Самый густой, самый проверенный и взвешенный в частях отстой родового заключен в слове, – чистейшая вытяжка человечности. Обычай не чист; ежеминутно проверяемый в индивидуальных опытах, он вечно очищает в себе родовое от личных примесей. Неустанно очищается и густеет идея, еще чаще меняется закон; одно слово готово, налито в звуки и закупорено на тысячелетия.
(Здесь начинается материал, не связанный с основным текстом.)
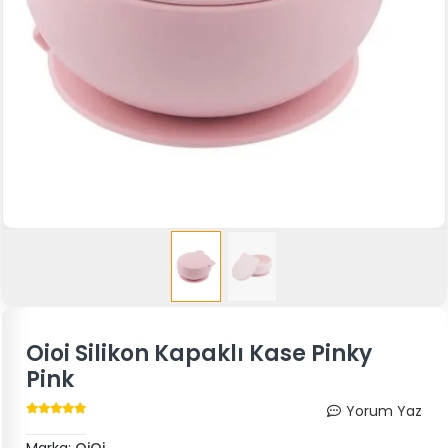
Oioi Silikon Kapaklı Kase Pinky
Pink
Yorum Yaz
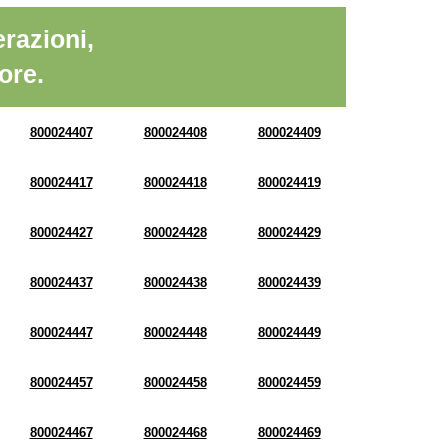
razioni,
ore.
800024407
800024408
800024409
800024417
800024418
800024419
800024427
800024428
800024429
800024437
800024438
800024439
800024447
800024448
800024449
800024457
800024458
800024459
800024467
800024468
800024469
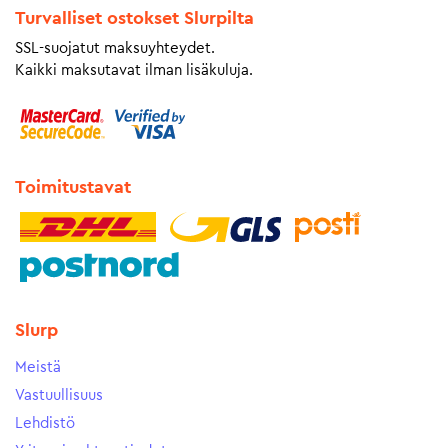
Turvalliset ostokset Slurpilta
SSL-suojatut maksuyhteydet.
Kaikki maksutavat ilman lisäkuluja.
Toimitustavat
Slurp
Meistä
Vastuullisuus
Lehdistö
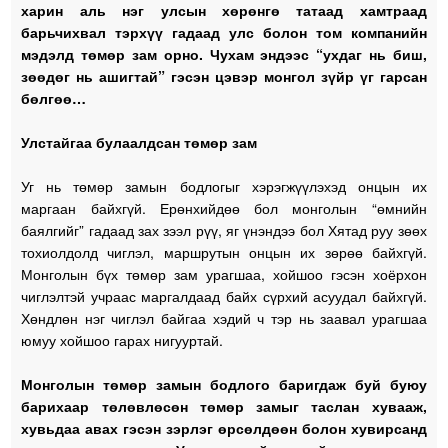
харин аль нэг улсын хөрөнгө татаад хамтраад
барьчихвал тэрхүү гадаад улс болон том компанийн
мэдэлд төмөр зам орно. Чухам эндээс “ухдаг нь биш,
зөөдөг нь ашигтай” гэсэн цэвэр монгол зүйр үг гарсан
бөлгөө…
Улстайгаа булаалдсан төмөр зам
Уг нь төмөр замын бодлогыг хэрэгжүүлэхэд онцын их
маргаан байхгүй. Ерөнхийдөө бол монголын “өмнийн
баялгийг” гадаад зах зээл рүү, яг үнэндээ бол Хятад руу зөөх
тохиолдолд чиглэл, маршрутын онцын их зөрөө байхгүй.
Монголын бүх төмөр зам урагшаа, хойшоо гэсэн хоёрхон
чиглэлтэй учраас маргалдаад байх сүрхий асуудал байхгүй.
Хөндлөн нэг чиглэл байгаа хэдий ч тэр нь заавал урагшаа
юмуу хойшоо гарах нигууртай.
Монголын төмөр замын бодлого баригдаж буй буюу
барихаар төлөвлөсөн төмөр замыг таслан хувааж,
хувьдаа авах гэсэн зэрлэг өрсөлдөөн болон хувирсанд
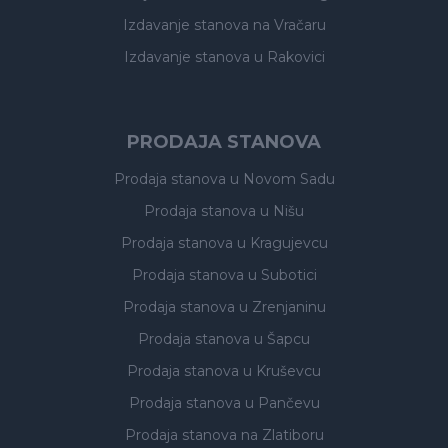
Izdavanje stanova
na Vračaru
Izdavanje stanova
u Rakovici
PRODAJA STANOVA
Prodaja stanova
u Novom Sadu
Prodaja stanova
u Nišu
Prodaja stanova
u Kragujevcu
Prodaja stanova
u Subotici
Prodaja stanova
u Zrenjaninu
Prodaja stanova
u Šapcu
Prodaja stanova
u Kruševcu
Prodaja stanova
u Pančevu
Prodaja stanova
na Zlatiboru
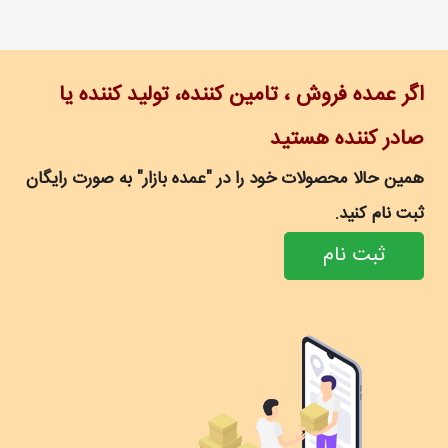
اگر عمده فروش ، تامین کننده، تولید کننده یا
صادر کننده هستید
همین حالا محصولات خود را در "عمده بازار" به صورت رایگان
ثبت نام کنید.
ثبت نام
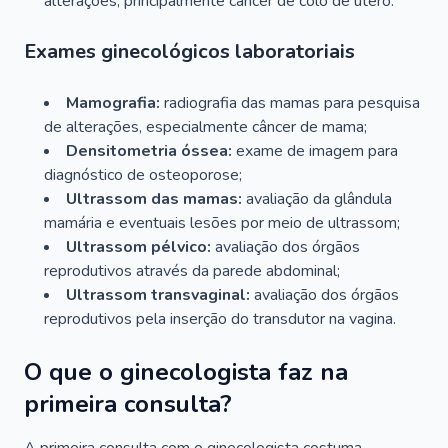
alterações, principalmente câncer de colo de útero.
Exames ginecológicos laboratoriais
Mamografia:
radiografia das mamas para pesquisa
de alterações, especialmente câncer de mama;
Densitometria óssea:
exame de imagem para
diagnóstico de osteoporose;
Ultrassom das mamas:
avaliação da glândula
mamária e eventuais lesões por meio de ultrassom;
Ultrassom pélvico:
avaliação dos órgãos
reprodutivos através da parede abdominal;
Ultrassom transvaginal:
avaliação dos órgãos
reprodutivos pela inserção do transdutor na vagina.
O que o ginecologista faz na
primeira consulta?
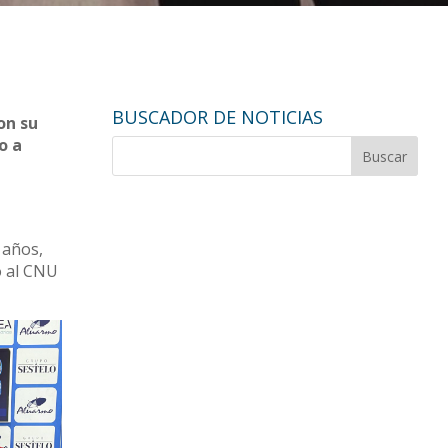
d
BUSCADOR DE NOTICIAS
on su
o a
 años,
o al CNU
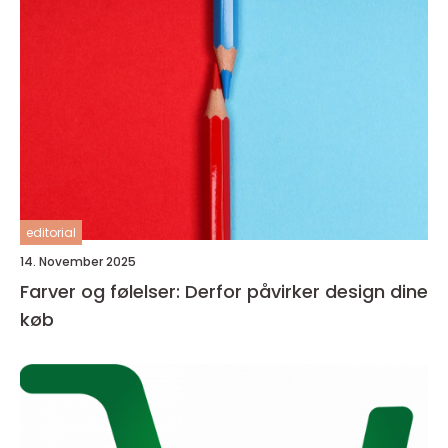
editorial
14. November 2025
Farver og følelser: Derfor påvirker design dine
køb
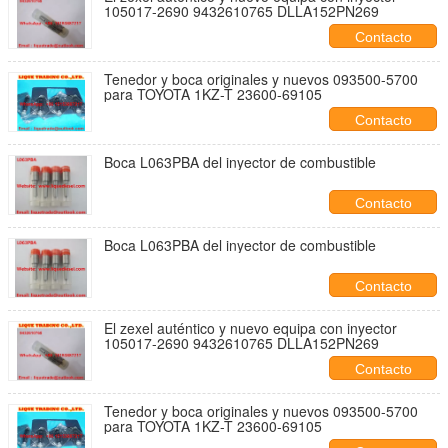
105017-2690 9432610765 DLLA152PN269
Contacto
Tenedor y boca originales y nuevos 093500-5700
para TOYOTA 1KZ-T 23600-69105
Contacto
Boca L063PBA del inyector de combustible
Contacto
Boca L063PBA del inyector de combustible
Contacto
El zexel auténtico y nuevo equipa con inyector
105017-2690 9432610765 DLLA152PN269
Contacto
Tenedor y boca originales y nuevos 093500-5700
para TOYOTA 1KZ-T 23600-69105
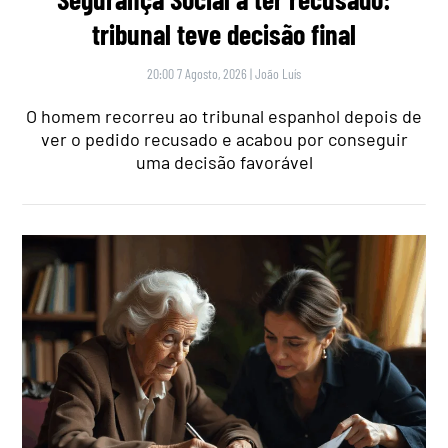
tribunal teve decisão final
20:00 7 Agosto, 2026
|
João Luís
O homem recorreu ao tribunal espanhol depois de
ver o pedido recusado e acabou por conseguir
uma decisão favorável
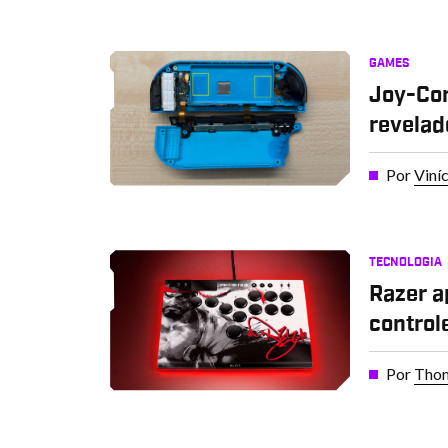
GAMES
Joy-Con
revelad
Por
Viní
TECNOLOGIA
Razer a
control
Por
Thom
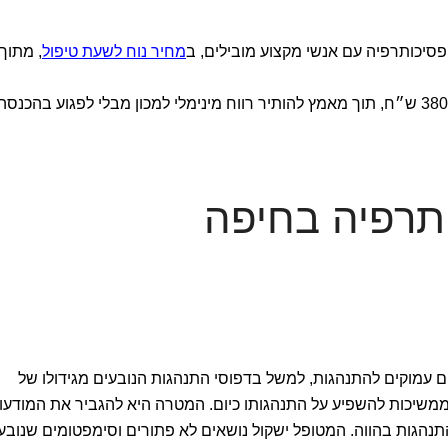
פסיכותרפיה עם אנשי מקצוע מובילים, ב
מחיר נוח לשעת טיפול
, מתוך
אנו מציעים מפגש טיפולי בעלות של 380-450 ש״ח, תוך מאמץ להותיר רווח מינימלי למכון מבלי לפגוע בהכנסה
תרפיה בחיפה
 עמוקים להתנהגות, למשל בדפוסי התנהגות הנובעים מגידולו של
ממשיכות להשפיע על התנהגותו כיום. המטרה היא להגביר את המודעו
נהגות בהווה. המטופל ישקול נושאים לא פתורים וסימפטומים שנובע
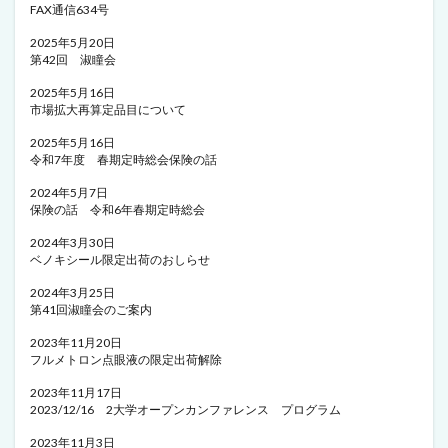
FAX通信634号
2025年5月20日
第42回 淑瞳会
2025年5月16日
市場拡大再算定品目について
2025年5月16日
令和7年度 春期定時総会保険の話
2024年5月7日
保険の話 令和6年春期定時総会
2024年3月30日
ベノキシール限定出荷のおしらせ
2024年3月25日
第41回淑瞳会のご案内
2023年11月20日
フルメトロン点眼液の限定出荷解除
2023年11月17日
2023/12/16 2大学オープンカンファレンス プログラム
2023年11月3日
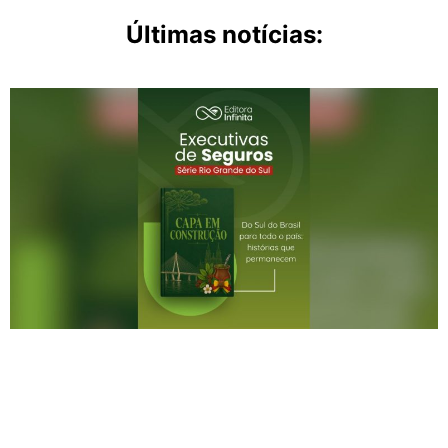
Últimas notícias:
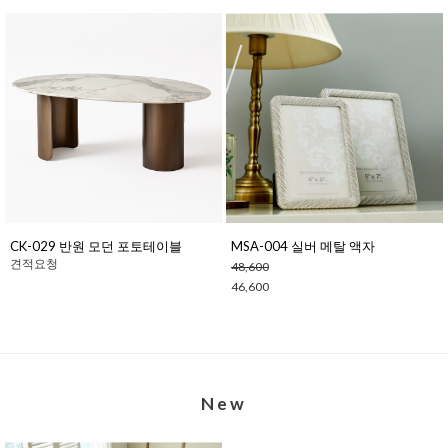
CK-029 반원 모던 포토테이블
MSA-004 실버 메탈 액자
견적요청
48,600
46,600
New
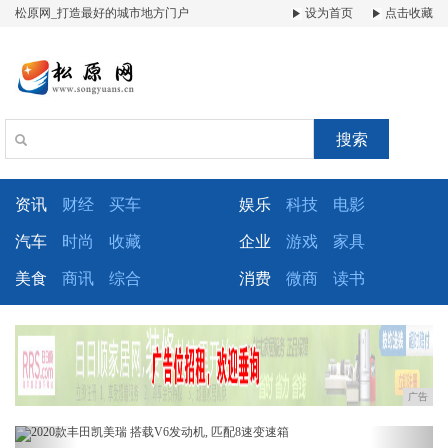
松原网_打造最好的城市地方门户
设为首页
点击收藏
搜索
资讯
财经
买车
娱乐
科技
电影
汽车
时尚
收藏
企业
游戏
家具
美食
商讯
综合
消费
微商
读书
广告
Previous
Next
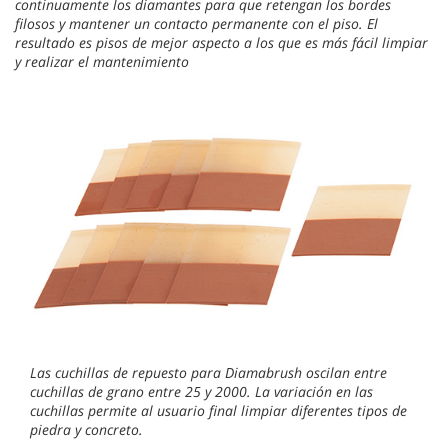
continuamente los diamantes para que retengan los bordes
filosos y mantener un contacto permanente con el piso. El
resultado es pisos de mejor aspecto a los que es más fácil limpiar
y realizar el mantenimiento
Las cuchillas de repuesto para Diamabrush oscilan entre
cuchillas de grano entre 25 y 2000. La variación en las
cuchillas permite al usuario final limpiar diferentes tipos de
piedra y concreto.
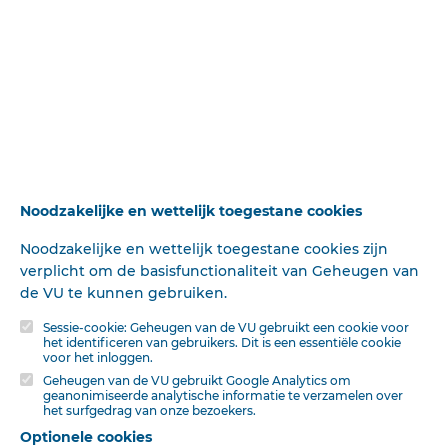
kennen."
In Hongarije hadden drie Christen-'mieisjes zijin moeder
eens beschimpt. Een paar dagen later waren ze gaan
zwemmen en verdronken. Dit was de straf vaim God, dat
ze een Jodin beleedigd hadden.
„Als •we een Christenkerk voorbiji gingen, spuwden we
altijd 'driemaal op den grond, opdat ons geen ongeluk
zou 'geschieden", vertelt de auteur. Zijn moeder •deed
Noodzakelijke en wettelijk toegestane cookies
hem vreeselijte verhalen van de wreedheid der
Christenen tegenover de Joden en deze indrukken
Noodzakelijke en wettelijk toegestane cookies zijn
zonfcen diep in zijim hart. Maar tot echte 'haat was zijn
verplicht om de basisfunctionaliteit van Geheugen van
moeder niet in staat. Ziji vond vele werkëlijfc''goede
de VU te kunnen gebruiken.
mienschen onder de Christenen. Geen Jood echter sloeg
Sessie-cookie: Geheugen van de VU gebruikt een cookie voor
ooit zijln vrouw, maar. een Christen vlak bij hen wel.
het identificeren van gebruikers. Dit is een essentiële cookie
voor het inloggen.
'Eens vroeg hij aan 'zijn moeder: „Wie is Christus,
Geheugen van de VU gebruikt Google Analytics om
moeder? "
geanonimiseerde analytische informatie te verzamelen over
het surfgedrag van onze bezoekers.
„Het is hun valsohe Messias!" antwoordde zijb moeder,
Optionele cookies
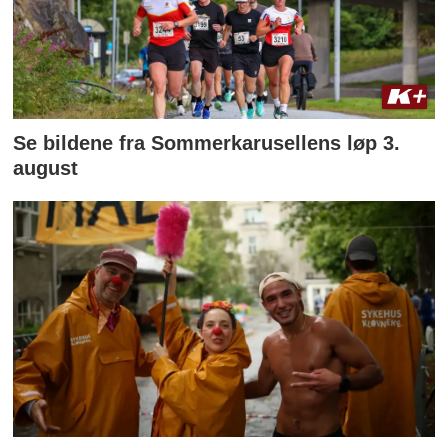
Se bildene fra Sommerkarusellens løp 3.
august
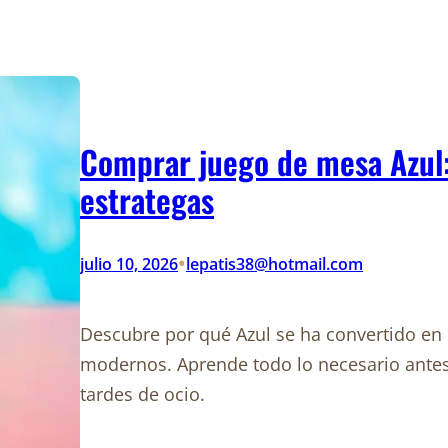
Comprar juego de mesa Azul: 
estrategas
•
julio 10, 2026
lepatis38@hotmail.com
Descubre por qué Azul se ha convertido en 
modernos. Aprende todo lo necesario antes
tardes de ocio.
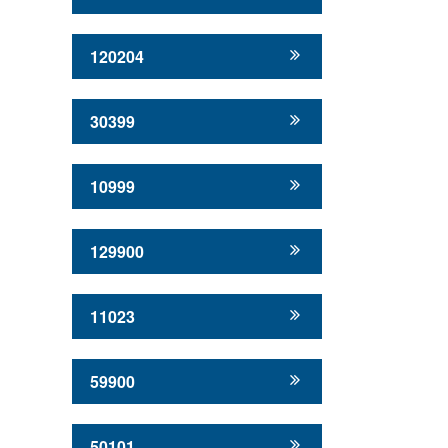
120204
30399
10999
129900
11023
59900
50101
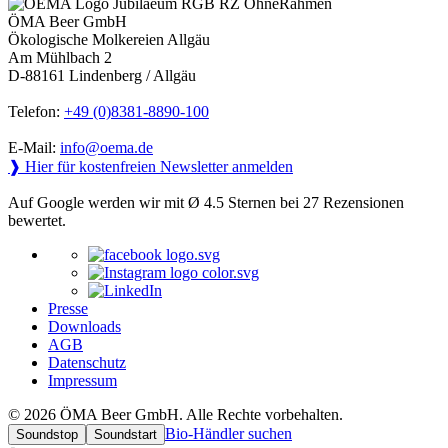
ÖMA Beer GmbH
Ökologische Molkereien Allgäu
Am Mühlbach 2
D-88161 Lindenberg / Allgäu
Telefon:
+49 (0)8381-8890-100
E-Mail:
info@oema.de
❱ Hier für kostenfreien Newsletter anmelden
Auf Google werden wir mit Ø 4.5 Sternen bei 27 Rezensionen
bewertet.
Presse
Downloads
AGB
Datenschutz
Impressum
© 2026 ÖMA Beer GmbH. Alle Rechte vorbehalten.
Bio-Händler suchen
Soundstop
Soundstart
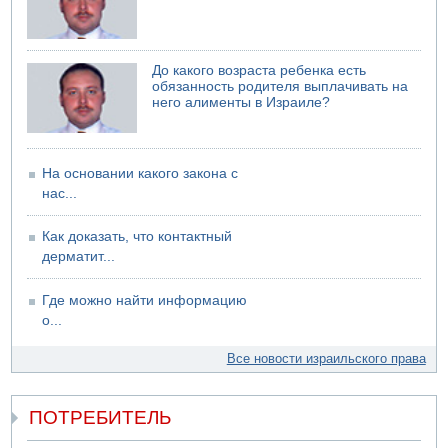
До какого возраста ребенка есть
обязанность родителя выплачивать на
него алименты в Израиле?
На основании какого закона с
нас...
Как доказать, что контактный
дерматит...
Где можно найти информацию
о...
Все новости израильского права
ПОТРЕБИТЕЛЬ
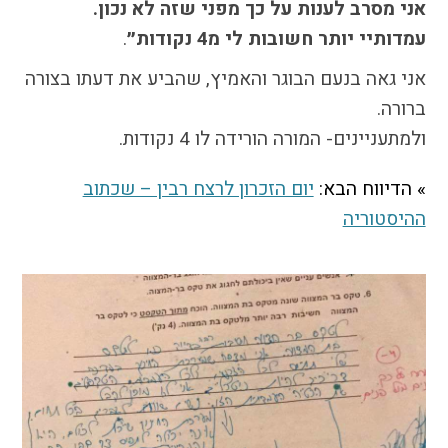
אני מסרב לענות על כך מפני שזה לא נכון.
הבחירות לרשויות
עמדותיי יותר חשובות לי מ4 נקודות״
.
המקומיות
הכשרת הורים
אני גאה בנעם הבוגר והאמיץ, שהביע את דעתו בצורה
לאקטיביזם בחינוך
ברורה.
התארגנויות הורים –
ולמתעניינים- המורה הורידה לו 4 נקודות.
משמר הורים וקהילות
חינוך חילוניות יישוביות
» הדיווח הבא:
יום הזכרון לרצח רבין – שכתוב
עבודה עם מורים
ההיסטוריה
העמותה
חזון החינוך החילוני
הצוות
כתבו לנו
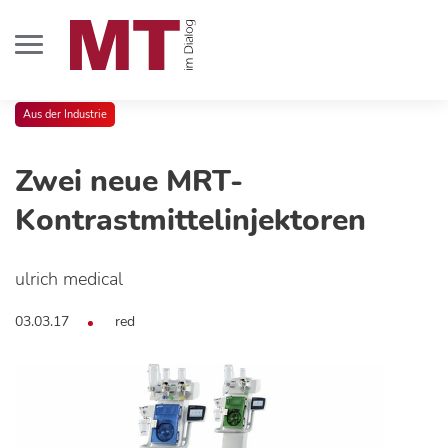
Aus der Industrie
Zwei neue MRT-
Kontrastmittelinjektoren
ulrich medical
03.03.17
red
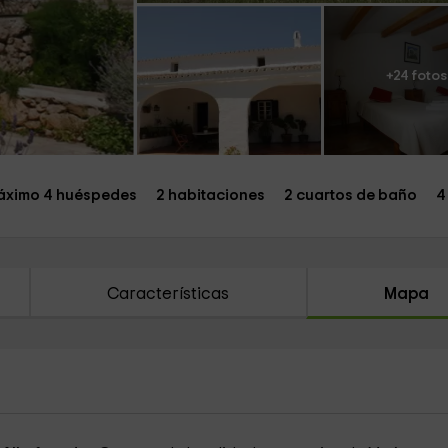
+24 fotos
ximo 4 huéspedes
2 habitaciones
2 cuartos de baño
4
Características
Mapa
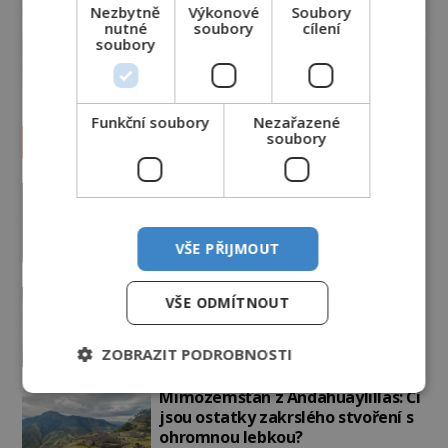
Nezbytně
Výkonové
Soubory
nutné
soubory
cílení
soubory
Funkční soubory
Nezařazené
soubory
Vesmír a technologie
Podivné události roku 2023: Jsou
Američané v obležení UFO?
PREMIUM
27.7.2026
3.5TIS
VŠE PŘIJMOUT
Nad australským městem
VŠE ODMÍTNOUT
„tančila“ záhadná světla
PREMIUM
4.7.2026
3.4TIS
ZOBRAZIT PODROBNOSTI
Mimozemšťan z Andahuaylillas: Čí
jsou ostatky zakrslého stvoření s
ohromnou lebkou?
Когда девушка в страстном порыве хочет известить любимого о своей любви, она произносит не свое, но общее слово, – пять звуков, подобранных и спаянных за тысячи лет до нее. То пращур, живущий в ней, не дает ей сказаться собственным словом: он сторожит и произносит ее устами свое процеженное, выверенное, безличное слово «люблю». Уже Риг-Веде привычен глагол lubhyati в значении страстно желать, откуда и lubhdas – жадный; арийские племена, расселяясь, унесли с общей родины, среди прочего скарба, в числе других нужнейших корней, как
Если бы девушка умела слышать свой внутренний голос, как бы возмутилась она против тирании слов, и как бы плакала тайно! «Люблю» и «милый» – не то, не то! Я – особенная, и моя любовь – беспримерная в мире. Что мне до того, что сходное чувство переживали и другие! Моего чувства никто не переживал и не мог выразить. Дай мне полно и точно выразить мое чувство моим словом, чтобы я сама могла увидеть его в воплощении звука и чтобы любимый узнал именно мою любовь!» И услышала бы голос пращура, живущего в ней: «Как раз потому, что твое чувство в своей полноте беспримерно, другой человек его не узнает; вырази твою любовь полным и точным звуком, – любимому тобою прозвучит непонятный крик. Есть в чувстве ядро, общее всем людям; долгим опытом я вылущил его из необозримого множества сходных личных переживаний и облек в слово. Знай же: ты должна забыть о себе, когда говоришь другому; возвестить другому ты можешь только наличность в тебе ядра любви, но не больше». Итак, готовое слово, как оно дано отдельному человеку в языке народа, принадлежит не к сфере бытия, но к сфере действия, ибо оно для личности – только орудие: орудие ее общения с другими. Оттого, по общему закону орудийности, слово наполнено исключительно родовым содержанием; чем оно безличнее, чем отвлеченнее, тем выше его орудийная ценность. Даром речи одарен в человеке лишь род, личность же обречена навеки оставаться немою; или иначе, бытие вовеки невыразимо, и только движение членораздельно звучит. Слово есть связующая нить рода, один из органов его существенного единства, подобно кровеносной системе в организме. В то время как родовое ядро чувства, исходя словом наружу, отдает свою энергию миру, невыявленные личные элементы чувства остаются в личности и совершают ее внутреннее питание. Всякое словесное изъявление чувства, вследствие своей неполноты, ощущается личностью как ложь.
Природа слова предопределена законом познания. Личность способна познавать только другую личность, – но это знание по своей полноте не может, и по своей социальной ненужности не должно быть выражено. Поэтому личность нема, ничто индивидуальное не именуется. Говорит же род, и говорит о родовом, которое он одно способен познавать. Итак, в слове осуществлена полная соотносительность субъекта и объекта: род в человеке есть субъект речи – тот, кто говорит, – и род в вещи есть объект речи, – то, о чем говорится. Эта полная внутренняя адекватность слова и сделала его совершеннейшим из технических орудий человека.